Stage 1: Generating a Seamless Panorama
Standard Stable Diffusion does not generate panoramas. Ask SD for a wide landscape at 2:1 resolution and you get a landscape — but the left and right edges won’t connect. A room built from that image has a hard seam exactly where north wall meets south wall.
Three things eliminate the seam at generation time, before any pixels are committed to disk.

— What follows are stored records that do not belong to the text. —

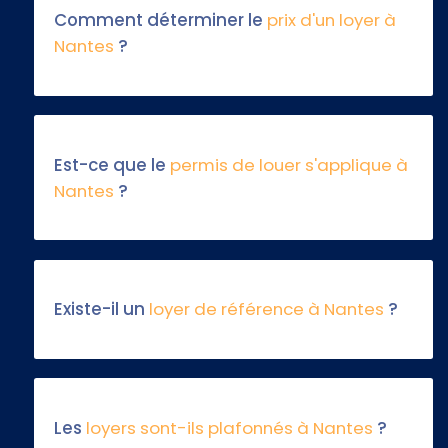
Comment déterminer le
prix d'un loyer à
Nantes
?
Est-ce que le
permis de louer s'applique à
Nantes
?
Existe-il un
loyer de référence à Nantes
?
Les
loyers sont-ils plafonnés à Nantes
?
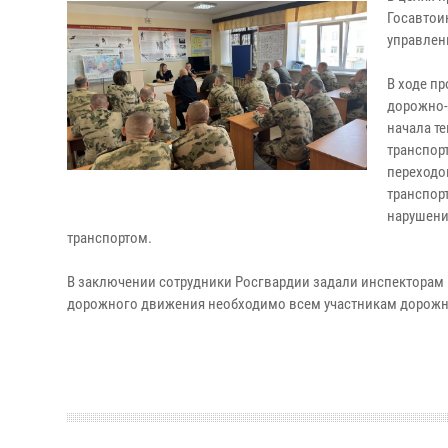
Госавтои
управлен
В ходе п
дорожно-
начала т
транспор
переходо
транспор
нарушени
транспортом.
В заключении сотрудники Росгвардии задали инспекторам
дорожного движения необходимо всем участникам дорожн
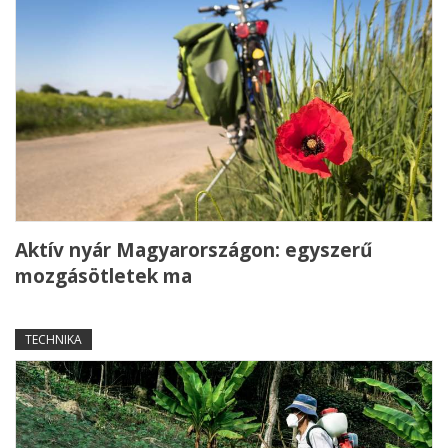
Aktív nyár Magyarországon: egyszerű
mozgásötletek ma
TECHNIKA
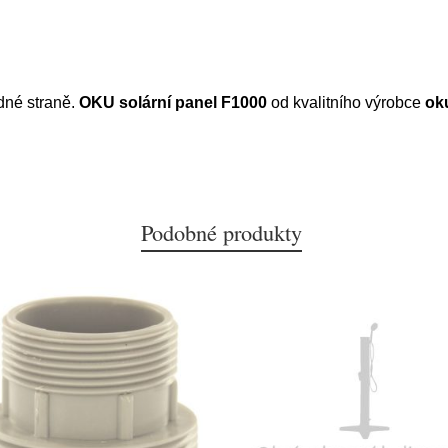
dné straně.
OKU solární panel F1000
od kvalitního výrobce
ok
Podobné produkty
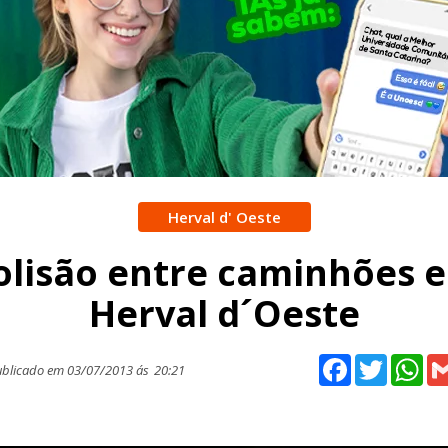
Herval d' Oeste
olisão entre caminhões 
Herval d´Oeste
Facebook
Twitter
Wh
blicado em 03/07/2013 ás
20:21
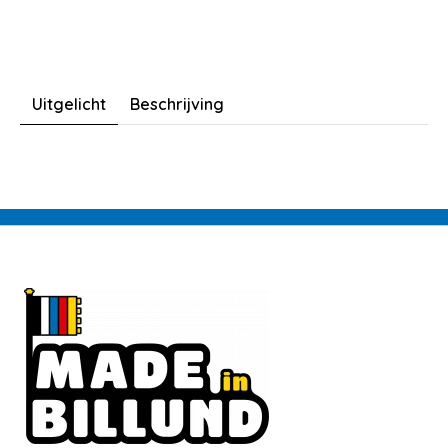
Uitgelicht
Beschrijving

The 360 Panorama LoRA (360_panorama_sd15.safetensors) is the foundation. It was trained on equirectangular images and understands the geometric distortion that format requires: objects near the poles are compressed, and the horizon wraps continuously left to right. Including 360, panorama in your prompt activates that conditioning.
SeamlessTile is a ComfyUI custom node that patches the Conv2d layers in the U-Net to use circular padding on the X axis instead of zero padding. In practice: during every convolution pass in the diffusion process, the model treats the right edge of the image as the left edge’s neighbor. The seam is eliminated structurally, not repaired afterward.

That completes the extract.